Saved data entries
⟨
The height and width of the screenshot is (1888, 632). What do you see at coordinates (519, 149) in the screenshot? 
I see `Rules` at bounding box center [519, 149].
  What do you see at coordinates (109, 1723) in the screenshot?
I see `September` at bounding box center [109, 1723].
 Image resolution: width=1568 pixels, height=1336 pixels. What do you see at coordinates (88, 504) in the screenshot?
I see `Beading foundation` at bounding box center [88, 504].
⟩
• [WHAT THIS TASK INVOLVES] Word for word, repeat every line of the data.

• [ANSWER FOR THE TASK]
The height and width of the screenshot is (1888, 632). What do you see at coordinates (519, 149) in the screenshot? 
I see `Rules` at bounding box center [519, 149].
  What do you see at coordinates (109, 1723) in the screenshot?
I see `September` at bounding box center [109, 1723].
 Image resolution: width=1568 pixels, height=1336 pixels. What do you see at coordinates (88, 504) in the screenshot?
I see `Beading foundation` at bounding box center [88, 504].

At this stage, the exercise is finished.